Now Gauss’ law was perfectly satisfying, but I couldn’t help but wonder where I went wrong in reasoning that each parallel plate, acting as a conductor, contributes an electric field of \(\frac{\sigma}{\varepsilon_0}\) over the gap between the two plates, resulting in a net electric field of \(\frac{2\sigma}{\varepsilon_0}\). I had already seen many interpretations of the correct result coming from considering each plate to be a sheet of charge (which would cause each plate to contribute \(\frac{\sigma}{2\varepsilon_0}\) by Gauss’ law, yielding the correct answer). Why was it incorrect to consider each plate conductor to produce electric fields in accordance with conductors instead of sheets of charges?

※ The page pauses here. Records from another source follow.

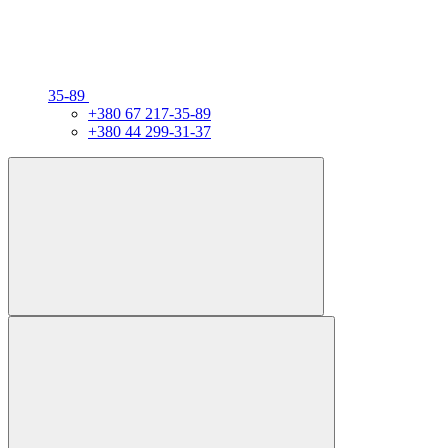
35-89
+380 67 217-35-89
+380 44 299-31-37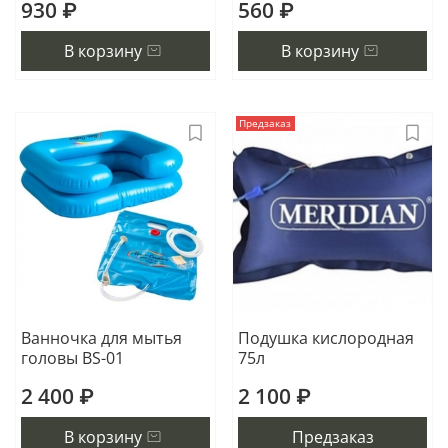
930 ₽
560 ₽
В корзину
В корзину
Предзаказ
Ванночка для мытья
Подушка кислородная
головы BS-01
75л
2 400 ₽
2 100 ₽
В корзину
Предзаказ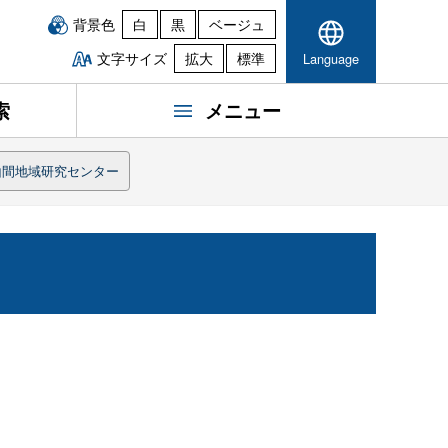
背景色
白
黒
ベージュ
文字サイズ
拡大
標準
Language
索
メニュー
山間地域研究センター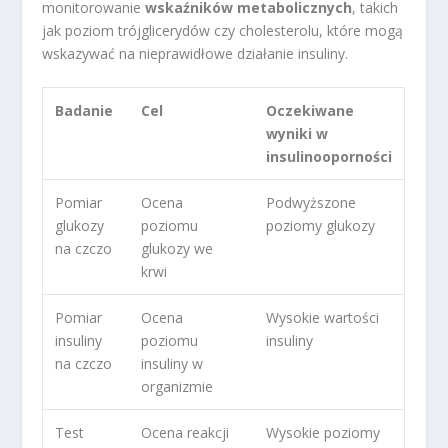
monitorowanie
wskaźników metabolicznych
, takich
jak poziom trójglicerydów czy cholesterolu, które mogą
wskazywać na nieprawidłowe działanie insuliny.
Badanie
Cel
Oczekiwane
wyniki w
insulinooporności
Pomiar
Ocena
Podwyższone
glukozy
poziomu
poziomy glukozy
na czczo
glukozy we
krwi
Pomiar
Ocena
Wysokie wartości
insuliny
poziomu
insuliny
na czczo
insuliny w
organizmie
Test
Ocena reakcji
Wysokie poziomy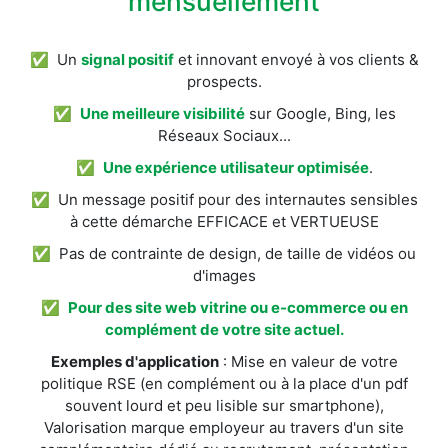
mensuellement
✅ Un
signal positif
et innovant envoyé à vos clients &
prospects.
✅
Une meilleure visibilité
sur Google, Bing, les
Réseaux Sociaux...
✅
Une expérience utilisateur optimisée
.
✅ Un message positif pour des internautes sensibles
à cette démarche EFFICACE et VERTUEUSE
✅ Pas de contrainte de design, de taille de vidéos ou
d'images
✅
Pour des site web vitrine ou e-commerce ou en
complément de votre site actuel.
Exemples d'application
: Mise en valeur de votre
politique RSE (en complément ou à la place d'un pdf
souvent lourd et peu lisible sur smartphone),
Valorisation marque employeur au travers d'un site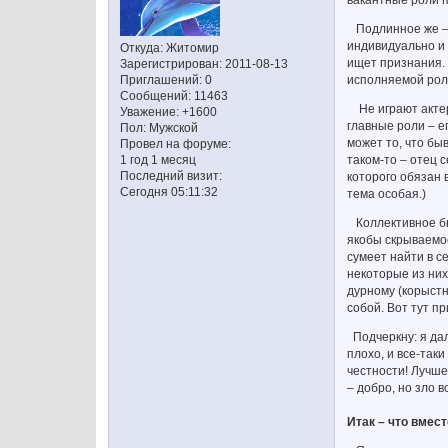
вакантные роли п
Подлинное же – т
индивидуально и 
Откуда:
Житомир
ищет признания. 
Зарегистрирован
: 2011-08-13
исполняемой рол
Приглашений:
0
Сообщений:
11463
Не играют актеры
Уважение:
+1600
главные роли – е
Пол:
Мужской
может то, что бы
Провел на форуме:
таком-то – отец 
1 год 1 месяц
Последний визит:
которого обязан 
Сегодня 05:11:32
тема особая.)
Коллективное бы
якобы скрываемое
сумеет найти в с
некоторые из них
дурному (корыстн
собой. Вот тут п
Подчеркну: я дал
плохо, и все-так
честности! Лучше
– добро, но зло 
Итак – что вмест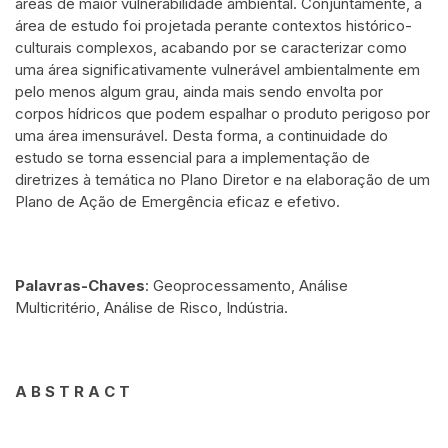
áreas de maior vulnerabilidade ambiental. Conjuntamente, a
área de estudo foi projetada perante contextos histórico-
culturais complexos, acabando por se caracterizar como
uma área significativamente vulnerável ambientalmente em
pelo menos algum grau, ainda mais sendo envolta por
corpos hídricos que podem espalhar o produto perigoso por
uma área imensurável. Desta forma, a continuidade do
estudo se torna essencial para a implementação de
diretrizes à temática no Plano Diretor e na elaboração de um
Plano de Ação de Emergência eficaz e efetivo.
Palavras-Chaves
: Geoprocessamento, Análise
Multicritério, Análise de Risco, Indústria.
A B S T R A C T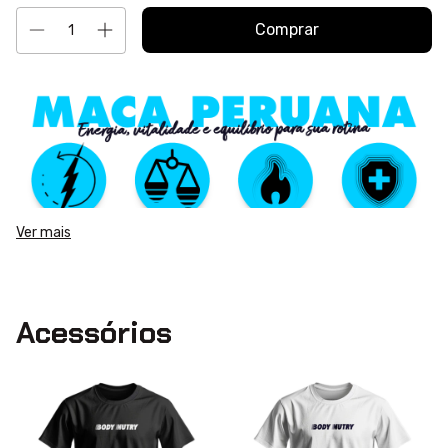
Ver mais
Acessórios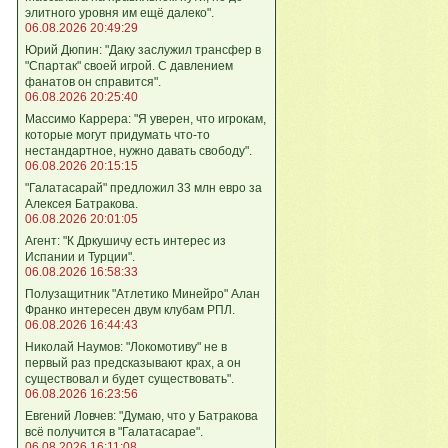
элитного уровня им ещё далеко".
06.08.2026 20:49:29
Юрий Дюпин: "Даку заслужил трансфер в
"Спартак" своей игрой. С давлением
фанатов он справится".
06.08.2026 20:25:40
Массимо Каррера: "Я уверен, что игрокам,
которые могут придумать что-то
нестандартное, нужно давать свободу".
06.08.2026 20:15:15
"Галатасарай" предложил 33 млн евро за
Алексея Батракова.
06.08.2026 20:01:05
Агент: "К Дркушичу есть интерес из
Испании и Турции".
06.08.2026 16:58:33
Полузащитник "Атлетико Минейро" Алан
Франко интересен двум клубам РПЛ.
06.08.2026 16:44:43
Николай Наумов: "Локомотиву" не в
первый раз предсказывают крах, а он
существовал и будет существовать".
06.08.2026 16:23:56
Евгений Ловчев: "Думаю, что у Батракова
всё получится в "Галатасарае".
06.08.2026 16:11:08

I took the issue to Stack Exchange. My question was marked as a duplicate, and I found that someone else had asked the same question and received a beautifully explained response from user David Z. Here is the key run down.

We can consider infinitely thin plates. In this case, the conductors behave as sheets of charge, since there is not thickness to the plate where there could possibly be an internal electric field to violate electrostatic equilibrium.

If we were adamant on the condition that our plates must have thickness, we can note that charges migrate to the inner surface (where inner denotes the side of the plate that faces the gap between the plates), and to achieve electrostatic equilibrium in the system, an identical charge distribution (though with opposite polarity of course) forms on the inner surface of the other plate. The key insight is that the symmetric charge distribution formation on the inner surface of the second plate is a direct consequence of the electric field induced by the first plate, hence ​it does not contribute its own independent electric field. The electric field in the gap is hence simply that obtained by considering one of the plates to be a conductor, which is \(\frac{\sigma}{\varepsilon_0}\).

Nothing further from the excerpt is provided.